Dreamers hit the road for Washington D.C. following local rally
Nov 8, 2017, 4:30 AM
PHOENIX — Oscar Hernandez is right up front about his passion for moving the Congress toward immigration reform and, most importantly, a clean Dream Act.
“We’re taking a group of students to D.C. not only to lobby for us, but to put immigration in spotlight,” Hernandez said.
DACA recipients, Dreamers, and their supporters made up of immigrants and natural born citizens joined together outside Senator Jeff Flake’s office in the Biltmore District Tuesday to publicize their cause.
Hernandez rallied the crowd while calling for Dream Act legislation to solve their concerns.

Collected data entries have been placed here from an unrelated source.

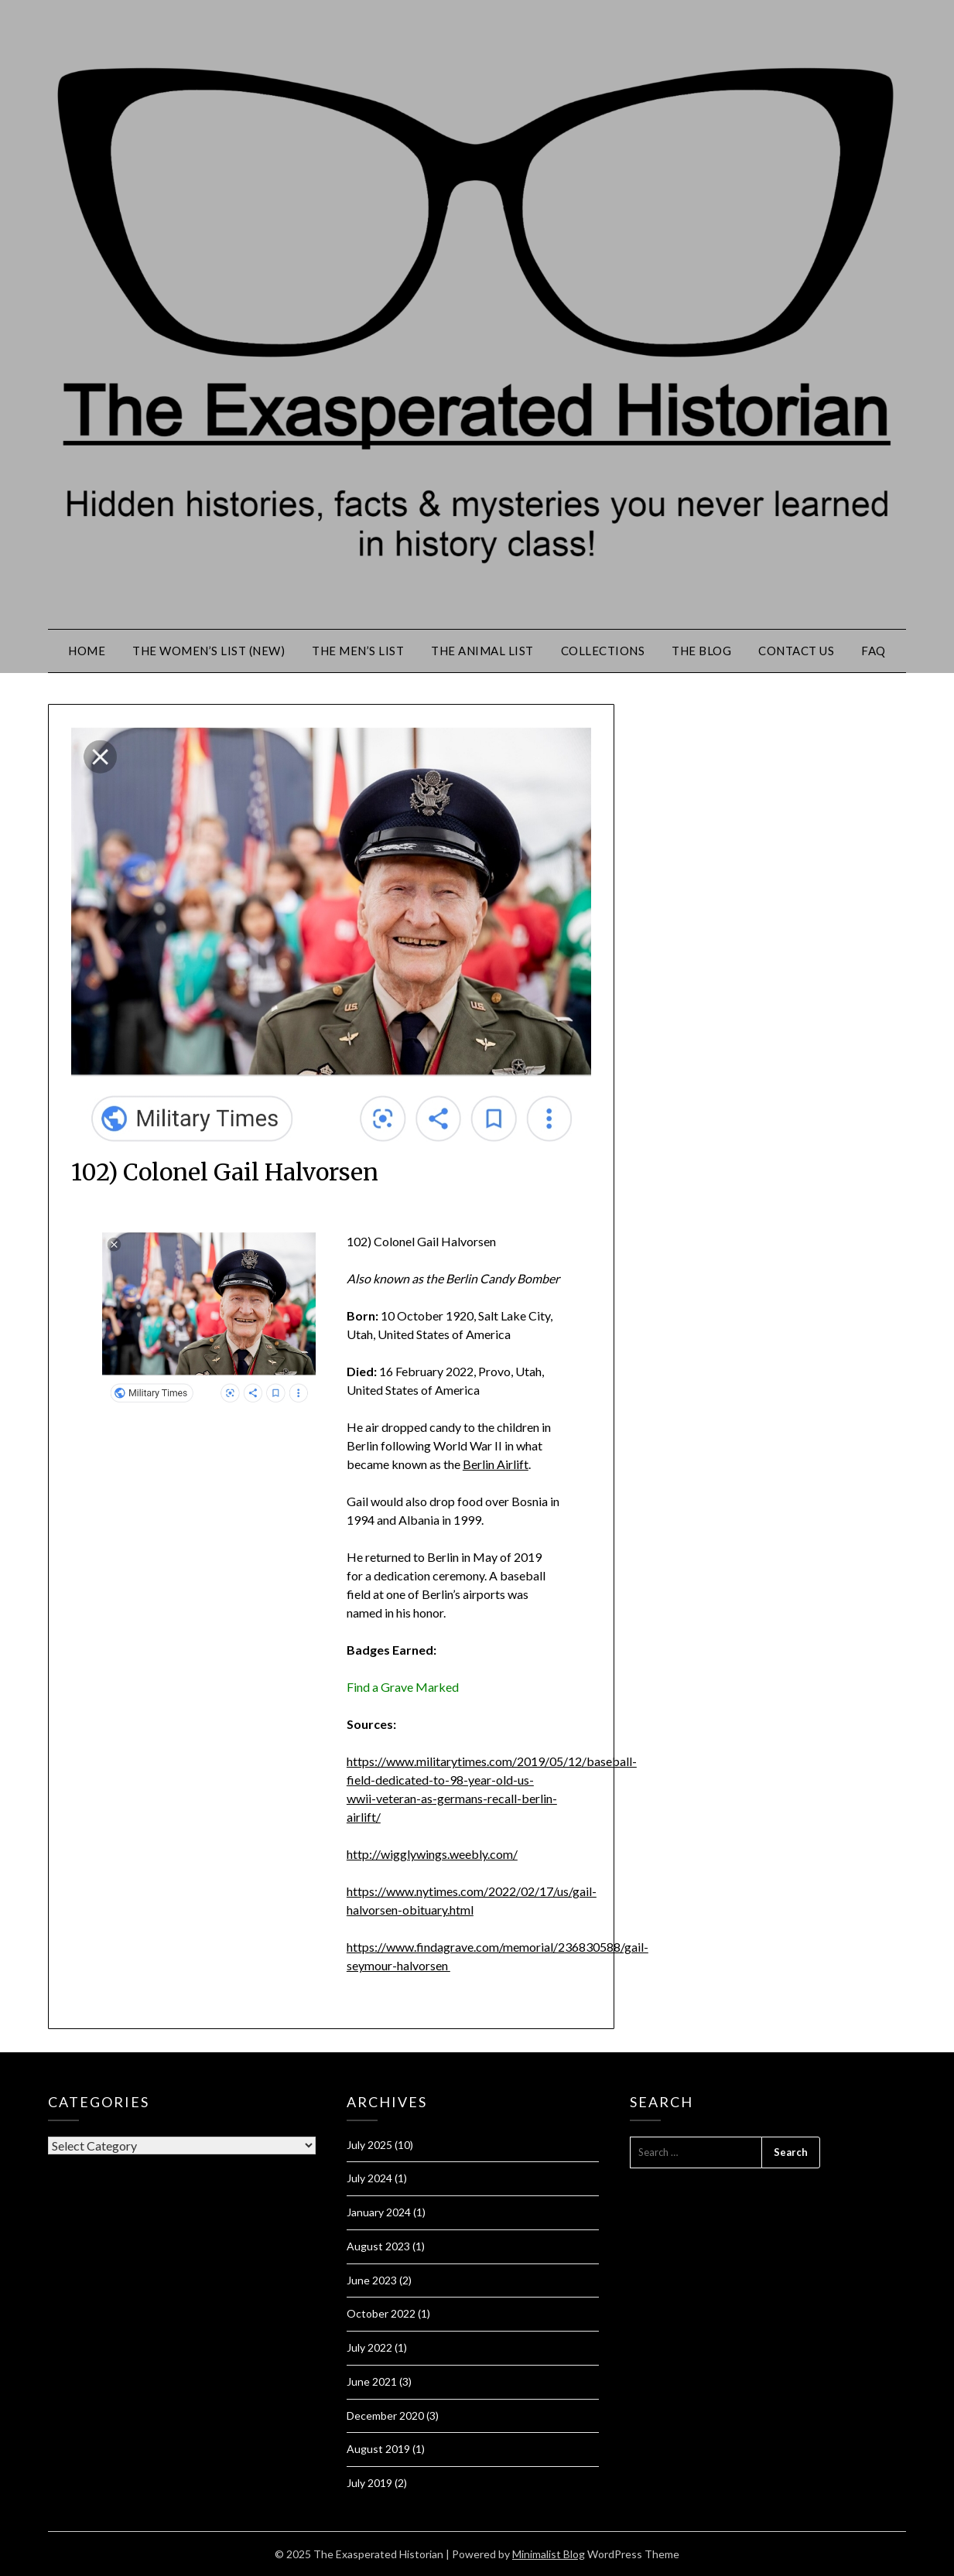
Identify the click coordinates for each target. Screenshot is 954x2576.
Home (86, 651)
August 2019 (378, 2448)
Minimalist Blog (548, 2554)
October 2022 (381, 2313)
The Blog (701, 651)
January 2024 (379, 2212)
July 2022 (369, 2347)
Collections (603, 651)
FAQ (873, 651)
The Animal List (482, 651)
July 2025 (369, 2144)
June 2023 (372, 2280)
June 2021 (372, 2381)
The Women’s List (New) (208, 651)
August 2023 (378, 2246)
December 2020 (385, 2415)
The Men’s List (358, 651)
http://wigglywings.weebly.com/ (432, 1854)
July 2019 (369, 2482)
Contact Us (796, 651)
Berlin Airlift (495, 1464)
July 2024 (369, 2178)
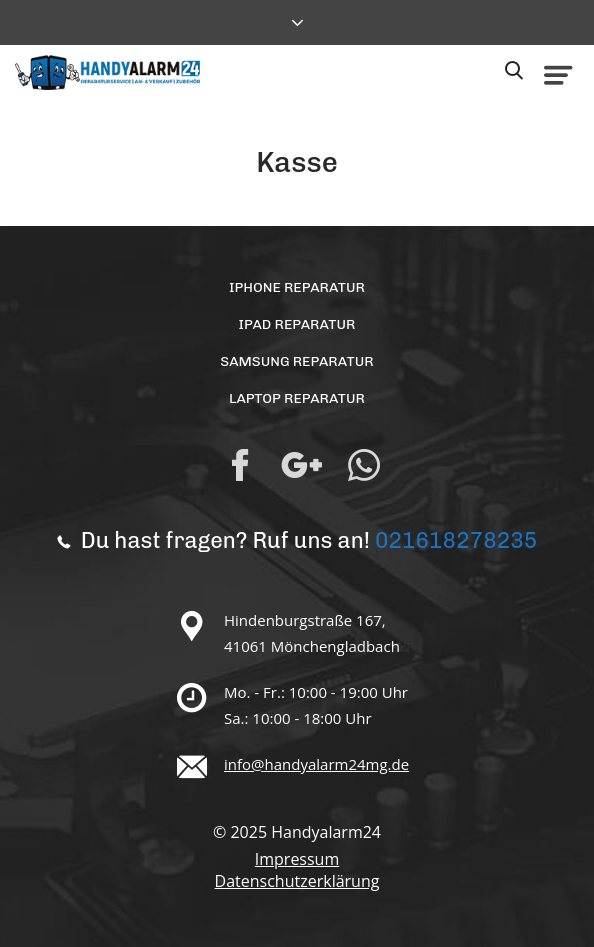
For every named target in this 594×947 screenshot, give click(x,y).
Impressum (297, 859)
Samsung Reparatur (296, 361)
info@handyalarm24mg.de (316, 764)
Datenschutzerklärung (297, 881)
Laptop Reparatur (297, 398)
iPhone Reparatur (297, 287)
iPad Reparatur (297, 324)
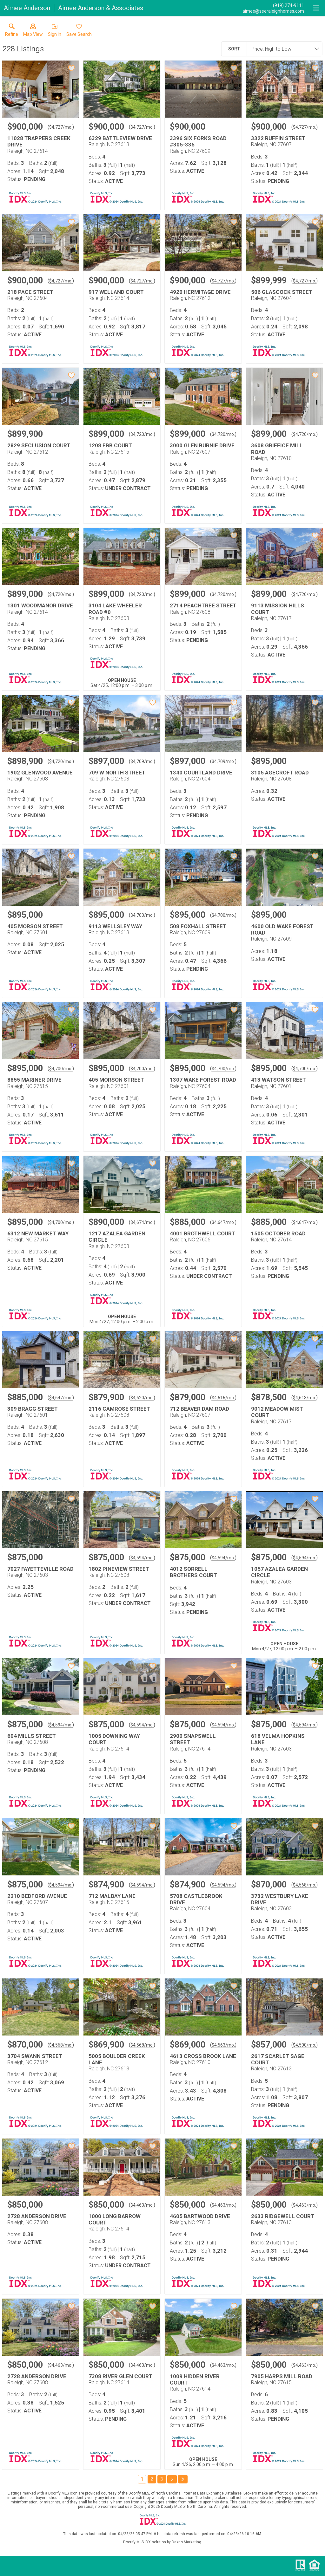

“As students we are uncertain about our future,” Hernandez said. “Are we going to be able to obtain our degrees, and are we going to be able to work after that?”
Students and others who are temporarily shielded from deportation through the Obama Era Executive Order know there is a clock ticking. They want Congress to heed the words of President Donald Trump when he ended the Act by his own Executive Order and called on the representative body to come together and craft a pathway to citizenship for DACA recipients.
But for Hernandez, it’s goes beyond that.
“We’re going to ask something that’s even better than DACA. Because that’s what we deserve and what our families deserve!”
That’s why the call for Dream Act legislation is couched behind the term ‘clean’. A Clean Dream Act is legislation that will not only act as a pathway to citizenship but, as Liza Zamudio with Neighborhood Ministries explains, “We don’t want something that will criminalize our people, we don’t want any walls, and folks from Arizona are headed to D.C. to have these conversations.”
Dreamers from 10 states are on their way to Washington D.C., Hernandez among them representing Arizona, to speak before Congress and lobby for a bipartisan Dream Act. For now the clock is ticking as DACA officially ends in March 2018, so Dreamers are anxious to get themselves heard before the winter recess.
“We need to pass a Dream Act now,” Hernandez said, “Because if Congress goes to break, that momentum that we currently have—it’s going to be gone.”